▶ **TASK DETAILS**
Where does the string "will" appear in the records? Copy every line that contains it.

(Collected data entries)
=====

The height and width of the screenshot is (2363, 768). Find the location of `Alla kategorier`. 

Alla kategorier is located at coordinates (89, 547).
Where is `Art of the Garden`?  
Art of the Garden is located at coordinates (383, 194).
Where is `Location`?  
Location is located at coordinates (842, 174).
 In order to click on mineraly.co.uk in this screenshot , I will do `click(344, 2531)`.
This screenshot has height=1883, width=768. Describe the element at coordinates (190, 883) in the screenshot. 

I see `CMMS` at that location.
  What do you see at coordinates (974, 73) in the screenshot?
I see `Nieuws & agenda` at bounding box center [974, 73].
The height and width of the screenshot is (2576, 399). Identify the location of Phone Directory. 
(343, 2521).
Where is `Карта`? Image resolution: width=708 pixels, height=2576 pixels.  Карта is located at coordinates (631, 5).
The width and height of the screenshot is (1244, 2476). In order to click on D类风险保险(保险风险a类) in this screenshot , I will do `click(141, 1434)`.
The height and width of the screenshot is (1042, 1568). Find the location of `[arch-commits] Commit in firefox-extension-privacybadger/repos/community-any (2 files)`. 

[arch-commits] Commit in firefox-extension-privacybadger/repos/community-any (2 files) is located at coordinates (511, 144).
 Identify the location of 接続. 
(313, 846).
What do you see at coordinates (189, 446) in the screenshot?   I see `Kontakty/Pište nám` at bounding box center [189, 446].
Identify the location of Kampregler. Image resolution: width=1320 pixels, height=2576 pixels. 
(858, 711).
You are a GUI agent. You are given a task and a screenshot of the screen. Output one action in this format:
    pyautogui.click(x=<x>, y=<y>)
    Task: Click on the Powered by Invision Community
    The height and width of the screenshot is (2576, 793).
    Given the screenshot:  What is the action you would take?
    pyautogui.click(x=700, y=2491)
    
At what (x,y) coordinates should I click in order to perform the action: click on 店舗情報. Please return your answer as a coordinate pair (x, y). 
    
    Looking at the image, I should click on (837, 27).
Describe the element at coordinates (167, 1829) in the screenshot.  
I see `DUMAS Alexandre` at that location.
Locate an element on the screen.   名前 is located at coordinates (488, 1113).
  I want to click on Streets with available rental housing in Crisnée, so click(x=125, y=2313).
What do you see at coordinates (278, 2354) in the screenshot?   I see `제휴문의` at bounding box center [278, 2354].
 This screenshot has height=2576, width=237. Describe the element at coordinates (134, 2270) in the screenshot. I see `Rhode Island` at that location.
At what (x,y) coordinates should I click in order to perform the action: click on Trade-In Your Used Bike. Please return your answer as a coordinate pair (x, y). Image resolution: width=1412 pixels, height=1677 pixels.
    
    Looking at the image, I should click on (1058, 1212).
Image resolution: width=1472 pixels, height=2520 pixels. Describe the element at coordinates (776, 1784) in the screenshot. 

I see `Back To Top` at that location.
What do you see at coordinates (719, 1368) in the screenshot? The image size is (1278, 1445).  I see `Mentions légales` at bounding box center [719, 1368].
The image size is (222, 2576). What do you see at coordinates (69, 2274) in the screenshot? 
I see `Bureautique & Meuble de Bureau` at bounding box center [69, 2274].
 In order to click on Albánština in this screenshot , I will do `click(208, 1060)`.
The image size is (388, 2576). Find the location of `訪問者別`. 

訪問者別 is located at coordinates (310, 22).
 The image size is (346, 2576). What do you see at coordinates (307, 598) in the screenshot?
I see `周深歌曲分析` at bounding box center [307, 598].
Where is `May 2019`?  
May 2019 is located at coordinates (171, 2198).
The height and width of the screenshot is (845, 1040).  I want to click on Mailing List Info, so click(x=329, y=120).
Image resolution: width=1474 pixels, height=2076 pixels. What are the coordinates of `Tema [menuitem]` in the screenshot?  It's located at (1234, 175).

=====

▶ **YOUR SOLUTION**
 In order to click on mineraly.co.uk in this screenshot , I will do `click(344, 2531)`.
The width and height of the screenshot is (1244, 2476). In order to click on D类风险保险(保险风险a类) in this screenshot , I will do `click(141, 1434)`.
 In order to click on Albánština in this screenshot , I will do `click(208, 1060)`.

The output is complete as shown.